Read The Fragrance of Geraniums (A Time of Grace Book 1) Online
Authors: Alicia G. Ruggieri
H
alf of Papa’s
face seemed on fire as he burst through the door. Staring at him, Grace dropped
the plate that she was drying and gaped, not even hearing the china shatter.
The top part of Papa’s countenance wore a mask of shining, blistering crimson.
His eyes shut against the horror.
Are his eyes even there anymore?
The smell of
burning flesh – she knew she’d never forget the nauseating scent – preceded him.
Papa stumbled forward, falling, hands feeling for the way into the kitchen.
Grace felt
frozen to the spot where she stood near the sink, unable to move her hands from
the dish towel or her feet toward Papa. He rolled on the floor in agony, hands
clasping his head.
But Mama…!
Barely had Papa fallen when Mama let the broom drop right where she’d been
sweeping up the crumbs from the sandwiches they’d eaten for lunch. The broom
fell with a crash, and Mama ran to Papa’s side, her huge stomach bouncing
beneath her housecoat.
Mama’s reaction
shocked Grace after the frigid separation between the two of them for so long,
but there wasn’t much time for pondering it.
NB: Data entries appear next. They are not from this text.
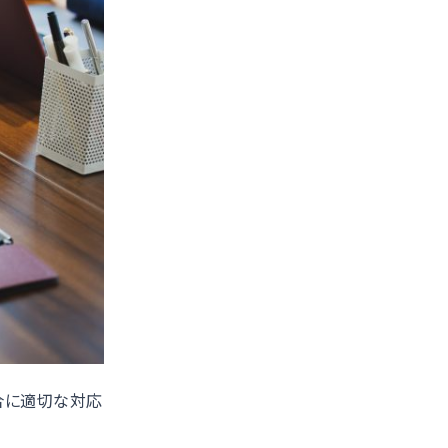
合に適切な対応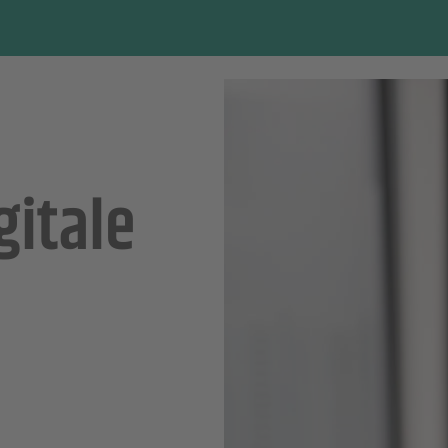
gitale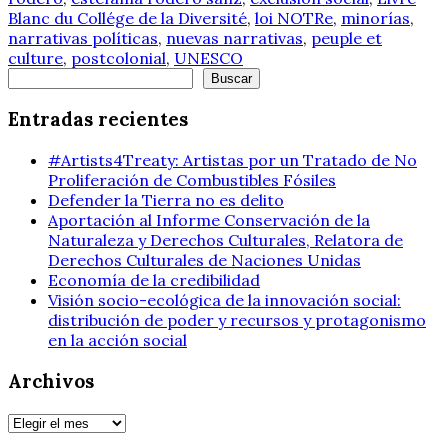
Blanc du Collége de la Diversité
,
loi NOTRe
,
minorías
,
narrativas políticas
,
nuevas narrativas
,
peuple et
culture
,
postcolonial
,
UNESCO
Buscar
Buscar
Entradas recientes
#Artists4Treaty: Artistas por un Tratado de No
Proliferación de Combustibles Fósiles
Defender la Tierra no es delito
Aportación al Informe Conservación de la
Naturaleza y Derechos Culturales, Relatora de
Derechos Culturales de Naciones Unidas
Economía de la credibilidad
Visión socio-ecológica de la innovación social:
distribución de poder y recursos y protagonismo
en la acción social
Archivos
Archivos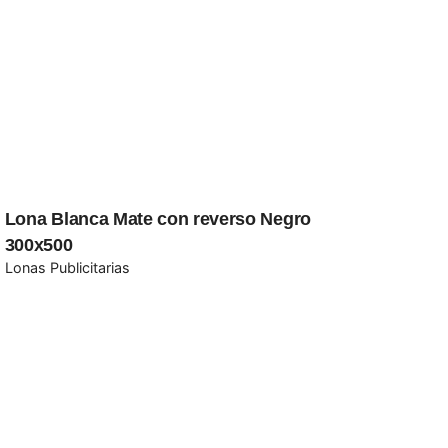
Lona Blanca Mate con reverso Negro
300x500
Lonas Publicitarias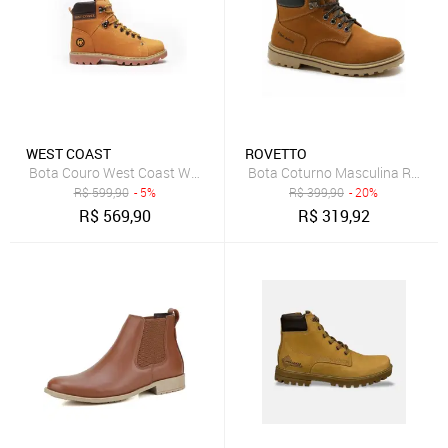
WEST COAST
ROVETTO
Bota Coturno Masculina Rovett
Bota Couro West Coast Worker Classic Masculina Caramelo
R$
599,90
- 5%
R$
399,90
- 20%
R$
569,90
R$
319,92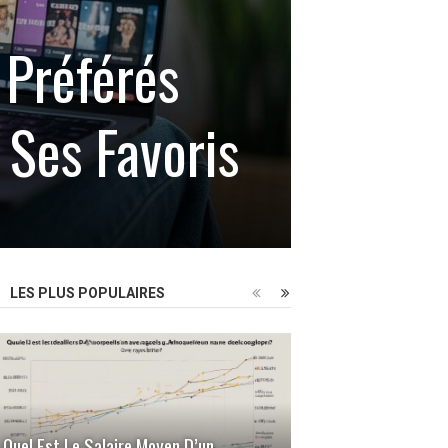
Préférés
 Ses Favoris
LES PLUS POPULAIRES
Quel Est Le Salaire Moyen D’un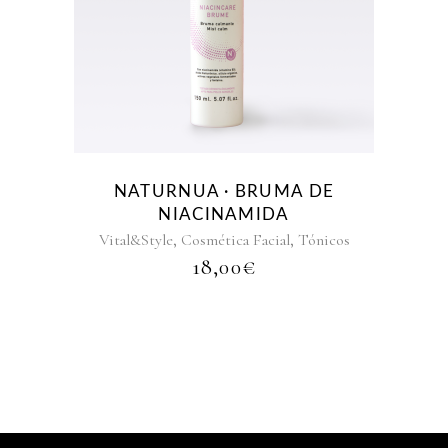
NATURNUA · BRUMA DE
NIACINAMIDA
,
,
Vital&Style
Cosmética Facial
Tónicos
18,00
€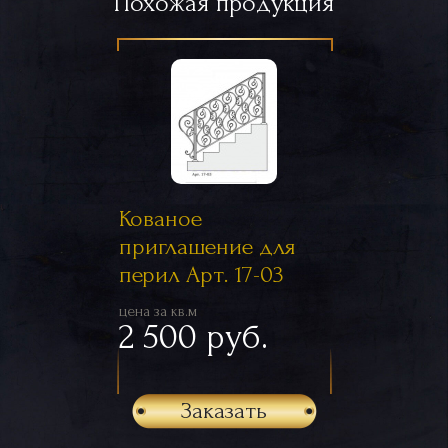
Похожая продукция
Кованое
приглашение для
перил Арт. 17-03
цена за кв.м
2 500 руб.
Заказать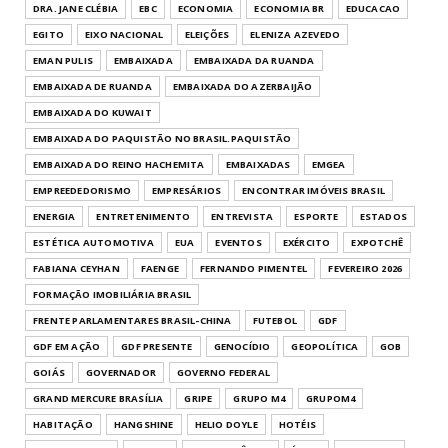
DRA. JANE CLÉBIA
EBC
ECONOMIA
ECONOMIA BR
EDUCACAO
EGITO
EIXO NACIONAL
ELEIÇÕES
ELENIZA AZEVEDO
EMAN PULIS
EMBAIXADA
EMBAIXADA DA RUANDA
EMBAIXADA DE RUANDA
EMBAIXADA DO AZERBAIJÃO
EMBAIXADA DO KUWAIT
EMBAIXADA DO PAQUISTÃO NO BRASIL.PAQUISTÃO
EMBAIXADA DO REINO HACHEMITA
EMBAIXADAS
EMGEA
EMPREEDEDORISMO
EMPRESÁRIOS
ENCONTRAR IMÓVEIS BRASIL
ENERGIA
ENTRETENIMENTO
ENTREVISTA
ESPORTE
ESTADOS
ESTÉTICA AUTOMOTIVA
EUA
EVENTOS
EXÉRCITO
EXPOTCHÊ
FABIANA CEYHAN
FAENGE
FERNANDO PIMENTEL
FEVEREIRO 2026
FORMAÇÃO IMOBILIÁRIA BRASIL
FRENTE PARLAMENTARES BRASIL-CHINA
FUTEBOL
GDF
GDF EM AÇÃO
GDF PRESENTE
GENOCÍDIO
GEOPOLÍTICA
GOB
GOIÁS
GOVERNADOR
GOVERNO FEDERAL
GRAND MERCURE BRASÍLIA
GRIPE
GRUPO M4
GRUPOM4
HABITAÇÃO
HANGSHINE
HELIO DOYLE
HOTÉIS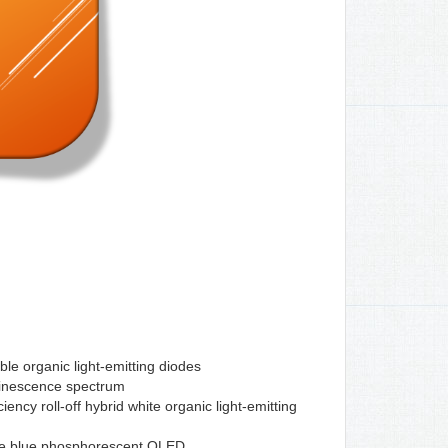
ble organic light-emitting diodes
uminescence spectrum
ncy roll-off hybrid white organic light-emitting
time blue phosphorescent OLED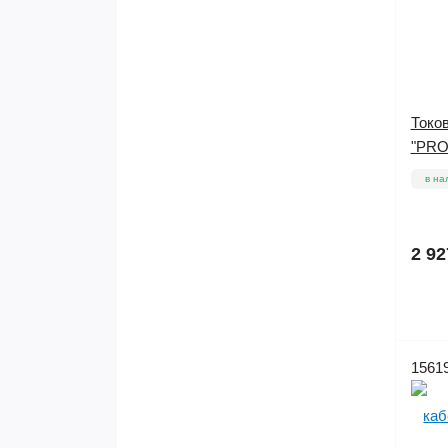
Токо
"PRO
в на
2 92
1561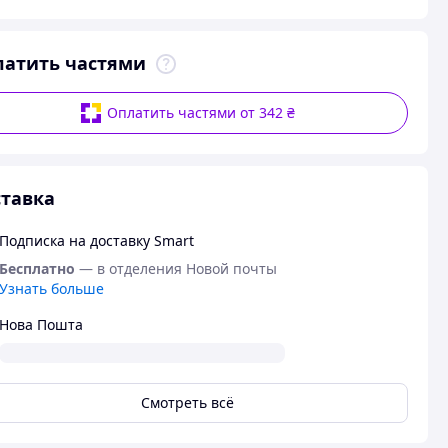
латить частями
Оплатить частями от 342 ₴
тавка
Подписка на доставку Smart
Бесплатно
— в отделения Новой почты
Узнать больше
Нова Пошта
Смотреть всё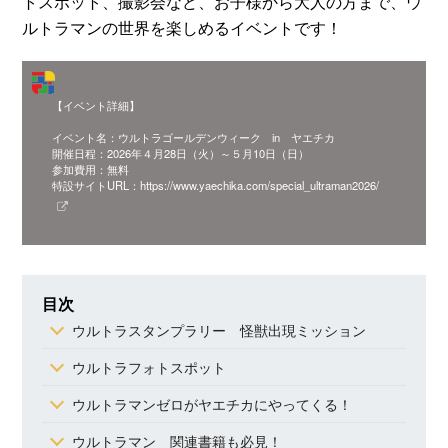
トスポット、撮影会など、お子様から大人の方まで、ウ
ルトラマンの世界を楽しめるイベントです！
【イベント詳細】
イベント名：ウルトラゴールデンウィーク in ヤエチカ
開催日程：2026年４月28日（火）～５月10日（日）
参加費用：無料
特設サイトURL：https://www.yaechika.com/special_ultraman2026/
目次
ウルトラスタンプラリー 怪獣出現ミッション
ウルトラフォトスポット
ウルトラマンゼロがヤエチカにやってくる！
ウルトラマン 関連書籍も必見！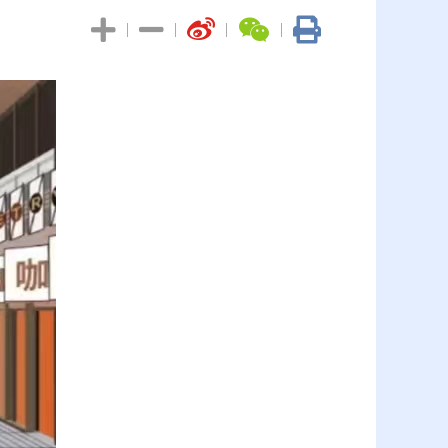
|
|
|
|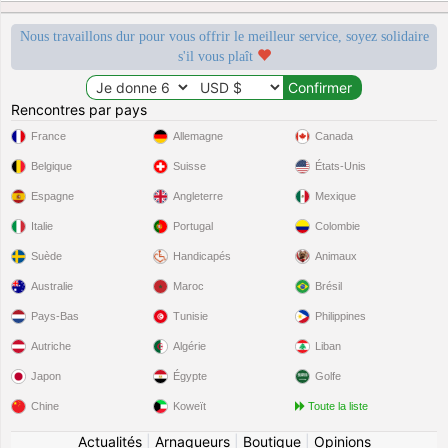
Nous travaillons dur pour vous offrir le meilleur service, soyez solidaire
s'il vous plaît
Rencontres par pays
France
Allemagne
Canada
Belgique
Suisse
États-Unis
Espagne
Angleterre
Mexique
Italie
Portugal
Colombie
Suède
Handicapés
Animaux
Australie
Maroc
Brésil
Pays-Bas
Tunisie
Philippines
Autriche
Algérie
Liban
Japon
Égypte
Golfe
Chine
Koweït
Toute la liste
Actualités
|
Arnaqueurs
|
Boutique
|
Opinions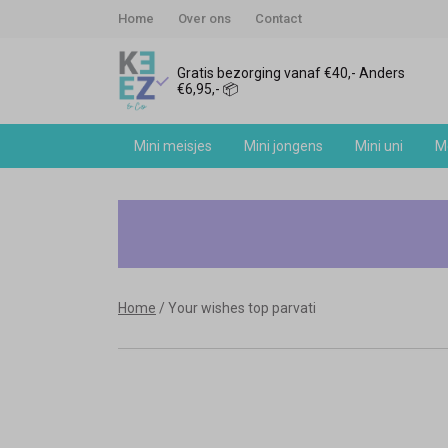
Home
Over ons
Contact
Gratis bezorging vanaf €40,- Anders
€6,95,- 📦
Mini meisjes
Mini jongens
Mini uni
Me
Your
wishes
top
Home
Your wishes top parvati
parvati
-
Keez&Co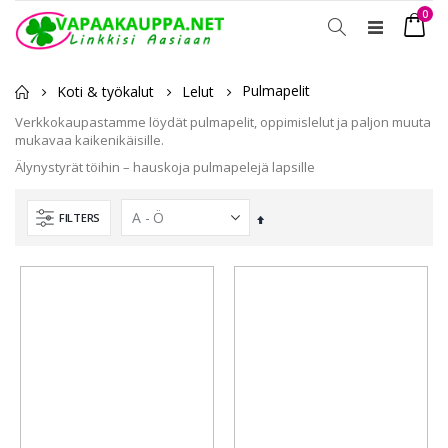
tuot
0
Toggle
Ostosko
Nav
Pulmapelit
Koti & työkalut
Lelut
Verkkokaupastamme löydät pulmapelit, oppimislelut ja paljon muuta
mukavaa kaikenikäisille.
Älynystyrät töihin – hauskoja pulmapelejä lapsille
FILTERS
Laskevassa
järjestyksessä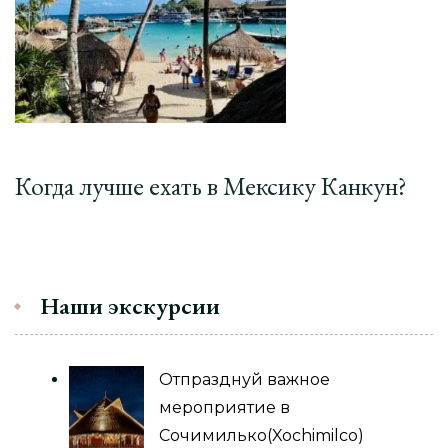
Когда лучше ехать в Мексику Канкун?
Наши экскурсии
Отпразднуй важное
мероприятие в
Сочимилько(Xochimilco)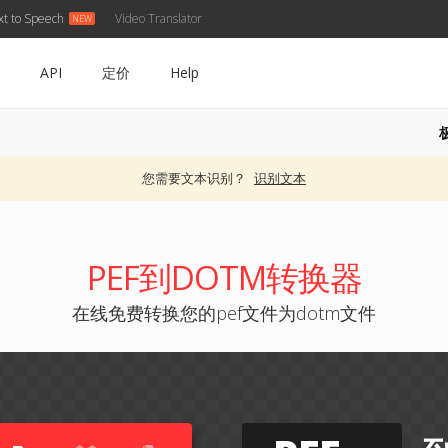
xt to Speech
Video Translator
API
定价
Help
您需要文本识别？
识别文本
PEF到DOTM转换器
在线免费转换您的pef文件为dotm文件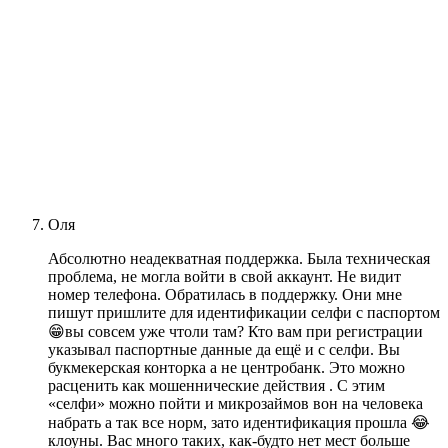
Оля
Абсолютно неадекватная поддержка. Была техническая
проблема, не могла войти в свой аккаунт. Не видит
номер телефона. Обратилась в поддержку. Они мне
пишут пришлите для идентификации селфи с паспортом
😁вы совсем уже чтоли там? Кто вам при регистрации
указывал паспортные данные да ещё и с селфи. Вы
букмекерская конторка а не центробанк. Это можно
расценить как мошеннические действия . С этим
«селфи» можно пойти и микрозаймов вон на человека
набрать а так все норм, зато идентификация прошла 😂
клоуны. Вас много таких, как-будто нет мест больше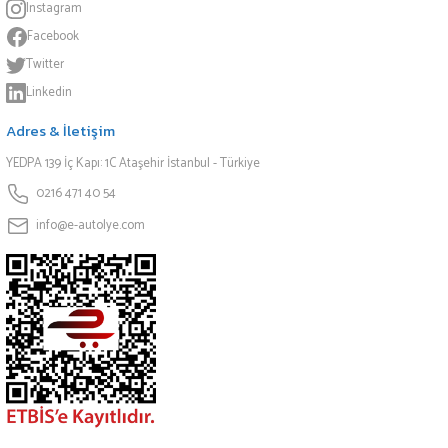
Instagram
Facebook
Twitter
Linkedin
Adres & İletişim
YEDPA 139 İç Kapı: 1C Ataşehir İstanbul - Türkiye
0216 471 40 54
info@e-autolye.com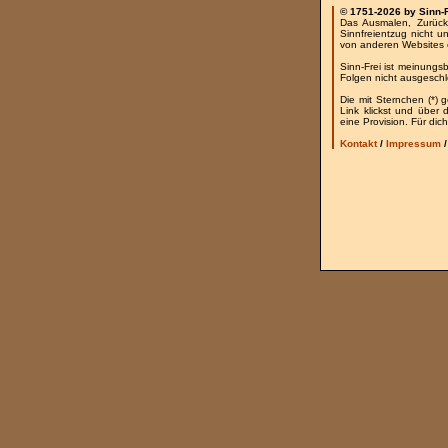
© 1751-2026 by Sinn-
Das Ausmalen, Zurück
Sinnfreientzug nicht u
von anderen Websites 
Sinn-Frei ist meinungs
Folgen nicht ausgesch
Die mit Sternchen (*) 
Link klickst und über
eine Provision. Für dich
Kontakt
/
Impressum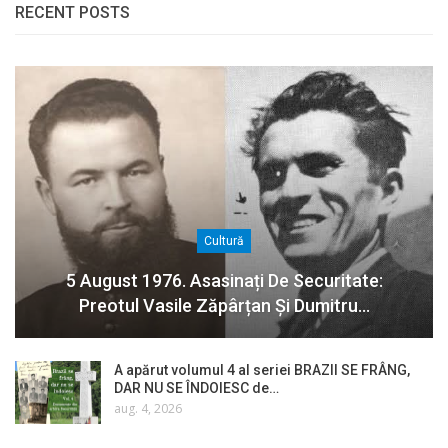
RECENT POSTS
Cultură
5 August 1976. Asasinați De Securitate:
Preotul Vasile Zăpârțan Și Dumitru…
A apărut volumul 4 al seriei BRAZII SE FRÂNG,
DAR NU SE ÎNDOIESC de…
aug. 4, 2026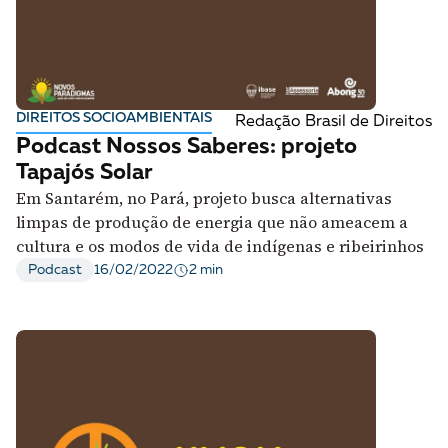
A [BD] conta as histórias de quem defende
direitos humanos no Brasil. Para continuar,
esse trabalho precisa da sua doação!
VEJA COMO APOIAR!
DIREITOS SOCIOAMBIENTAIS
Redação Brasil de Direitos
Podcast Nossos Saberes: projeto
Tapajós Solar
Em Santarém, no Pará, projeto busca alternativas
limpas de produção de energia que não ameacem a
cultura e os modos de vida de indígenas e ribeirinhos
2 min
Podcast
16/02/2022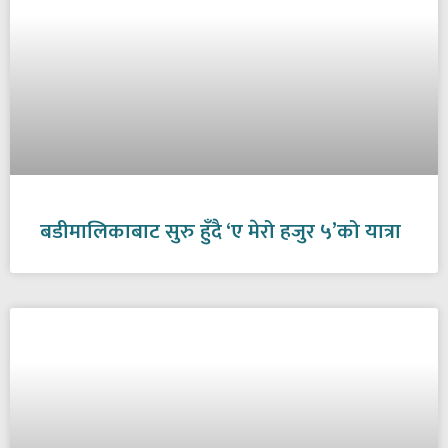
बडीमालिकाबाट सुरु हुँदै ‘ए मेरो हजुर ५’को यात्रा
Kneeling down, Mama grabbed Papa’s
hands away from their scraping at his face and gripped them tightly in her own
fists. All while struggling to tame Papa’s agonized flailing, Mama shouted out
to Grace, “Get me a bowl of cold water!”
Mama’s sharp
voice snapped through Grace’s immobile state. She grabbed a bowl from the
cupboard above her head, letting the doors bang shut while she dashed to the
sink. The cool water poured from the faucet, taking so long to fill the mixing
bowl. Her eyes fastened on the stream of water, Grace’s ears took in the
wild-animal groans coming from Papa. A glance over her shoulder showed that he
still thrashed like a rabbit caught in a boy’s snare.
There! The water
filled the bowl. Without bothering to turn off the faucet, Grace pulled the
bowl out of the sink and hastened to Mama’s side, recoiling at the sight of
Papa.
“Set it down
there!” Mama commanded, not taking her eyes off Papa for a second. Grace’s hands
trembled as she obeyed. “Get me a rag!” Mama directed, but then she saw the
dish towel hanging from where Grace had tucked it into her skirt’s waistband.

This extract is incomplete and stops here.